Hora’s team is convinced that their approach in laser fusion is ahead of all the current technologies pursuing fusion energy. It was Hora who made the prediction in the 1970s that it is possible to fuse hydrogen and boron without thermal equilibrium. In his theory, instead of heating the fuel to the sun’s temperature through the use of high-strength magnets that will control the superhot plasma in the toroidal chamber, using hydrogen-boron could be achieved with two powerful bursts of laser in rapid succession. The laser bursts will apply precision non-linear forces that compress the nuclei together.
Hydrogen-Boron Fusion
The difference between hydrogen-boron fusion from other laser fusion approaches is that it does not produce neutrons—which means that radioactivity does not escape in this reaction. This approach generates energy that converts directly into electricity, unlike the other energy production sources, including nuclear fission, coal and gas that rely on heated liquids to drive the turbines. The main problem with hydrogen-boron fusion approach is the need for high temperatures that may reach about 3 billion degrees celsius.

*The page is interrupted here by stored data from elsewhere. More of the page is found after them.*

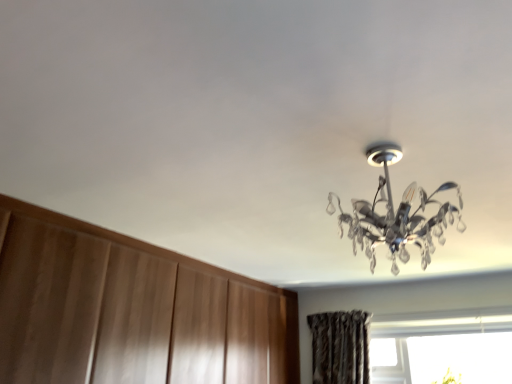 This screenshot has height=384, width=512. What are the coordinates of `clear crystal chandelier at upper center` in the screenshot? It's located at pyautogui.click(x=396, y=215).

What do you see at coordinates (396, 215) in the screenshot?
I see `clear crystal chandelier at upper center` at bounding box center [396, 215].

The image size is (512, 384). What are the coordinates of `clear crystal chandelier at upper center` in the screenshot? It's located at (396, 215). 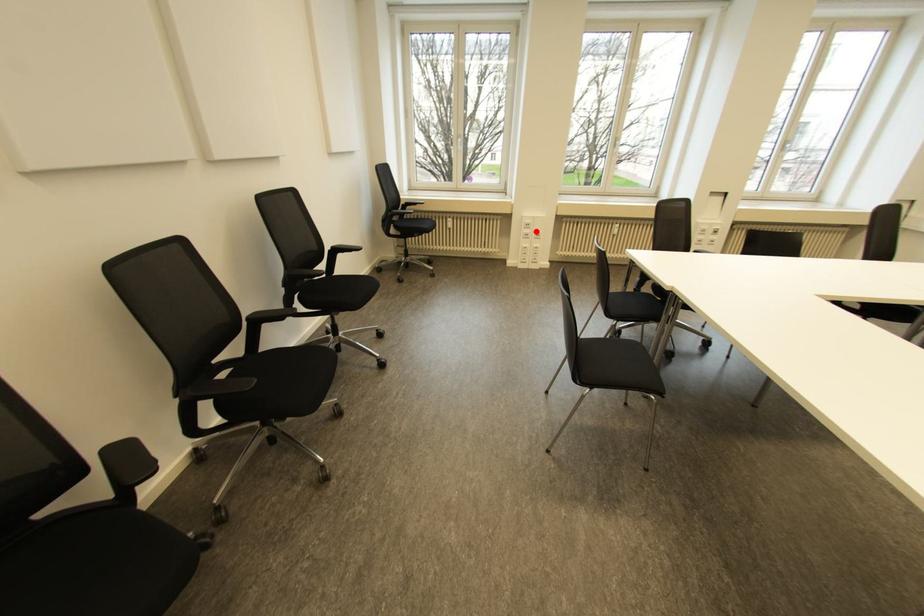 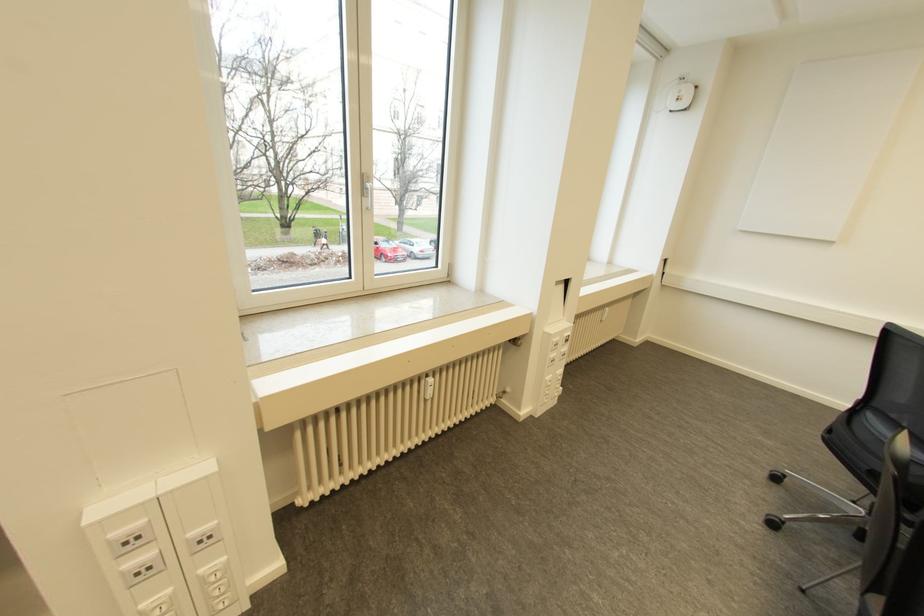 Where in the second image is the point corresponding to the highlighted location from the first image?

(197, 531) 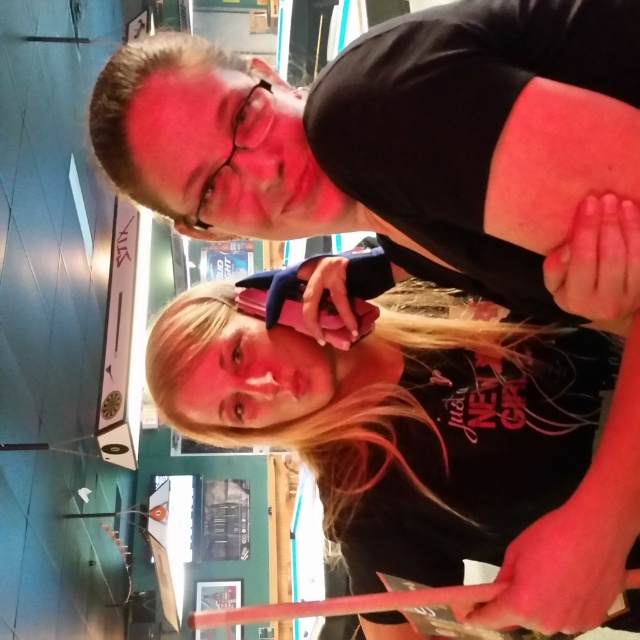 Can you confirm if matte black phone at upper center is shorter than dark brown hair at upper center?

No, matte black phone at upper center is not shorter than dark brown hair at upper center.

Between point (596, 115) and point (140, 83), which one is positioned in front?

Point (596, 115) is more forward.

Find the location of a particular element. matte black phone at upper center is located at coordinates (404, 145).

Is matte black phone at upper center above black matte phone at center?

Indeed, matte black phone at upper center is positioned over black matte phone at center.

Is matte black phone at upper center thinner than black matte phone at center?

Yes, matte black phone at upper center is thinner than black matte phone at center.

Between point (529, 296) and point (152, 388), which one is positioned in front?

Positioned in front is point (529, 296).

Locate an element on the screen. matte black phone at upper center is located at coordinates (404, 145).

Between point (592, 620) and point (176, 218), which one is positioned in front?

Point (592, 620) is in front.

Is black matte phone at center closer to the viewer compared to dark brown hair at upper center?

That is True.

Which is in front, point (216, 285) or point (134, 170)?

Point (134, 170)

At what (x,y) coordinates should I click in order to perform the action: click on black matte phone at center. Please return your answer as a coordinate pair (x, y). The width and height of the screenshot is (640, 640). Looking at the image, I should click on (428, 442). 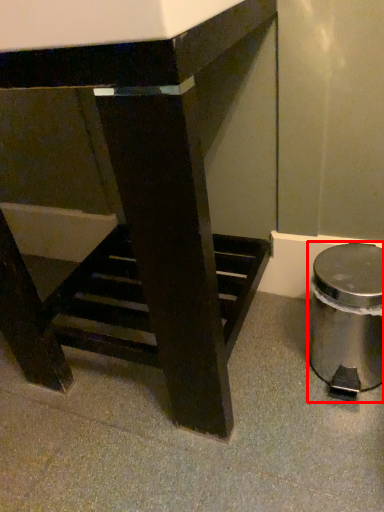 Question: Considering the relative positions of waste container (annotated by the red box) and table in the image provided, where is waste container (annotated by the red box) located with respect to the staircase?

Choices:
 (A) right
 (B) left

Answer: (A) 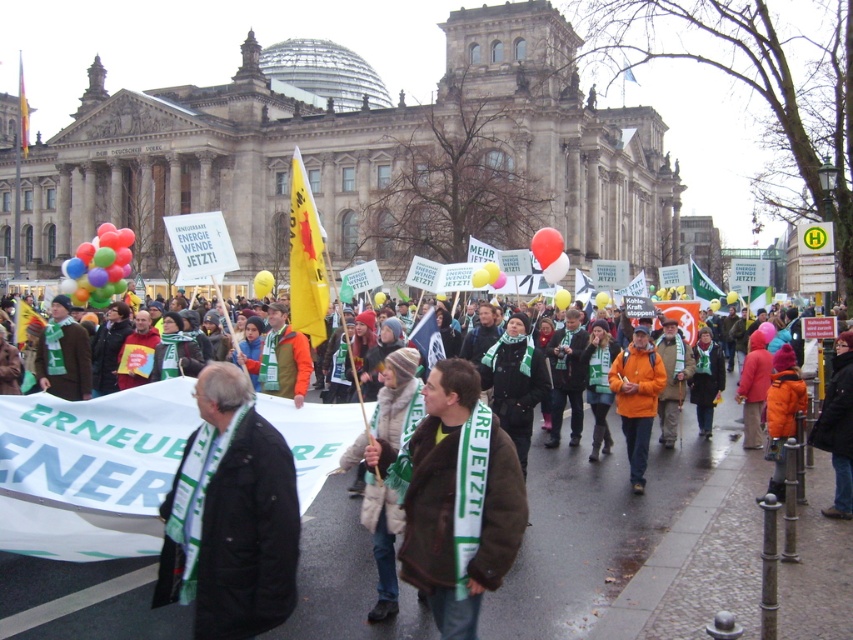 Based on the photo, is orange matte jacket at center to the right of brown wool scarf at center from the viewer's perspective?

Indeed, orange matte jacket at center is positioned on the right side of brown wool scarf at center.

Find the location of `orange matte jacket at center`. orange matte jacket at center is located at coordinates (636, 397).

Is black fabric jacket at center to the right of translucent red balloon at center from the viewer's perspective?

No, black fabric jacket at center is not to the right of translucent red balloon at center.

Can you confirm if black fabric jacket at center is thinner than translucent red balloon at center?

No.

Is point (167, 554) positioned behind point (555, 252)?

No, (167, 554) is in front of (555, 252).

Identify the location of black fabric jacket at center. (230, 516).

Is green scarf at center bigger than translucent red balloon at center?

Yes, green scarf at center is bigger than translucent red balloon at center.

Can you confirm if green scarf at center is smaller than translucent red balloon at center?

Actually, green scarf at center might be larger than translucent red balloon at center.

Who is more distant from viewer, (392, 372) or (537, 244)?

The point (537, 244) is more distant.

Locate an element on the screen. This screenshot has height=640, width=853. green scarf at center is located at coordinates (392, 404). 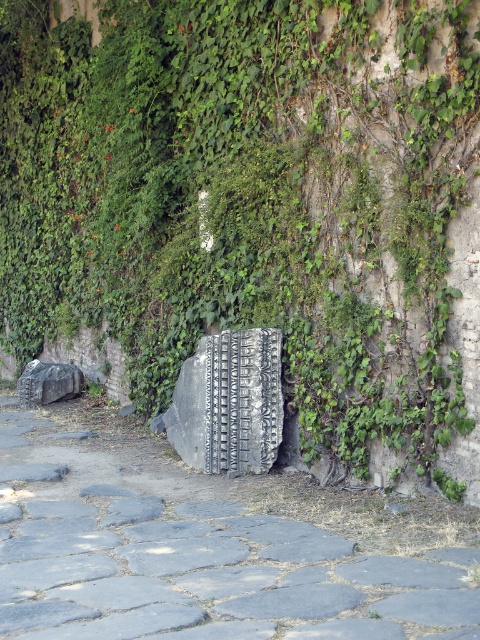 Does point (52, 602) come behind point (226, 364)?

No.

Based on the photo, is gray stone pavement at center taller than black textured stone at center?

No, gray stone pavement at center is not taller than black textured stone at center.

Between point (127, 627) and point (211, 371), which one is positioned behind?

The point (211, 371) is more distant.

Where is `gray stone pavement at center`? gray stone pavement at center is located at coordinates (213, 545).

New developments in laser technology have made it closer to the development of a dual laser approach. A series of experiments from around the globe have demonstrated that an “avalanche” fusion may be triggered in a trillionth/second blast by a petawatt level laser pulse, with fleeting bursts that pack quadrillion watts of energy. The ensuing fusion is achievable once scientists are able to utilize this avalanche. This type of reaction has been confirmed by simulations, parallel tests, and experiments that Hora and his colleagues from six nations conducted.
HB11, an Australian company holding Hora’s patents, believes that if the forthcoming research will not run into any unforeseen major engineering problems, they could build a prototype reaction within the next 10 years.
What makes the approach simpler is the fact that the fuel used and resulting waste products are safe, and there is no need for a turbine generator and heat exchanger, with the lasers readily available.
This bold idea of laser fusion could result in a safer and more viable energy source for decades to come. The race for clean energy is truly on.